=== Section Start ===

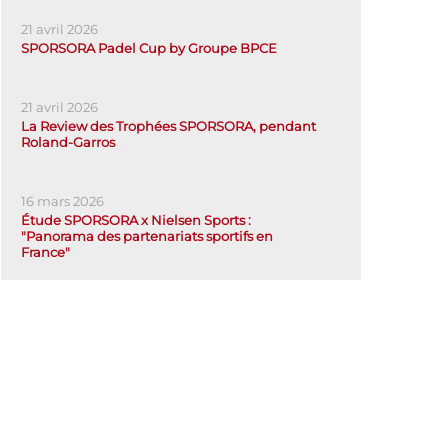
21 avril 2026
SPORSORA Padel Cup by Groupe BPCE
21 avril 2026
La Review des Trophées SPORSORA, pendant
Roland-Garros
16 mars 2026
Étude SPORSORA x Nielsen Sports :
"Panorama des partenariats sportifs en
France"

=== Section End ===
=== Section Start ===

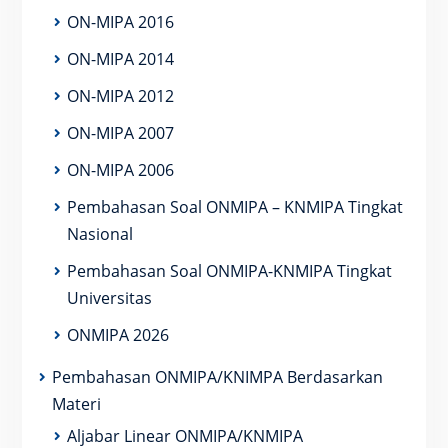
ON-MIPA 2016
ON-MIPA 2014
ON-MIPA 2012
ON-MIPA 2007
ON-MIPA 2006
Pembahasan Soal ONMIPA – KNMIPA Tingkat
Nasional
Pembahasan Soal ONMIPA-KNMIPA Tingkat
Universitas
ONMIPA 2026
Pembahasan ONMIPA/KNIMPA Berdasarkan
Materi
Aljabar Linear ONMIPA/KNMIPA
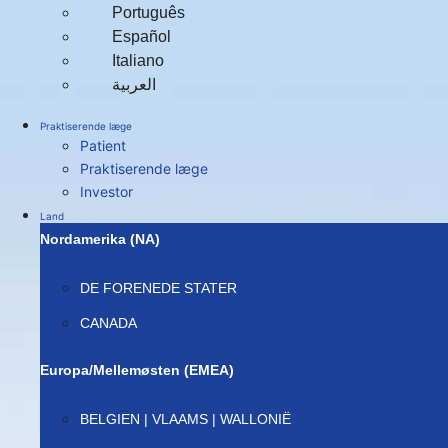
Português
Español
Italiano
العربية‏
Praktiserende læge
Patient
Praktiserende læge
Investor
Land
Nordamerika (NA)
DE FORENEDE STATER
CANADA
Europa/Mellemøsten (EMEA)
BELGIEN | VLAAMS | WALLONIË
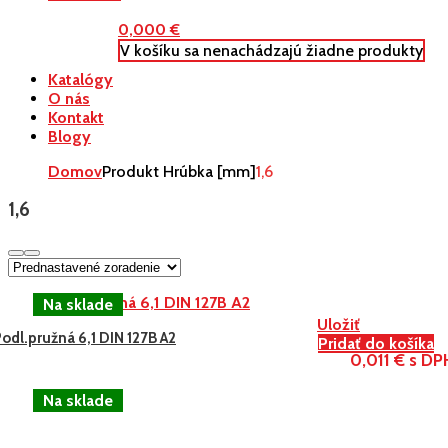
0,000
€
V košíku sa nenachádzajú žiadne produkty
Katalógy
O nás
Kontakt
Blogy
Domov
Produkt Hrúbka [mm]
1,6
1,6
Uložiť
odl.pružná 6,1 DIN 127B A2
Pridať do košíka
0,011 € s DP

=== Section End ===
=== Section Start ===

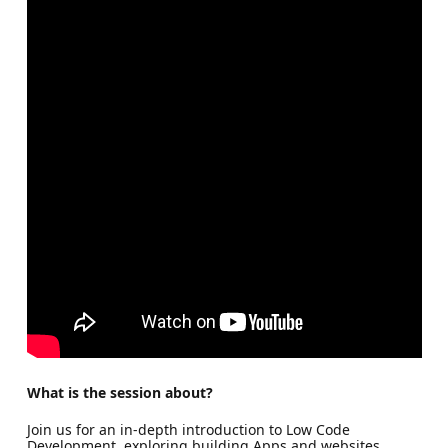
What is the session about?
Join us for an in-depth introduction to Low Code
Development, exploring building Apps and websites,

=== Section End ===

### Activity
Each line that includes "SPORSORA" counts once; state how many such lines the listing has, with no other words.

### Answer to the exercise
3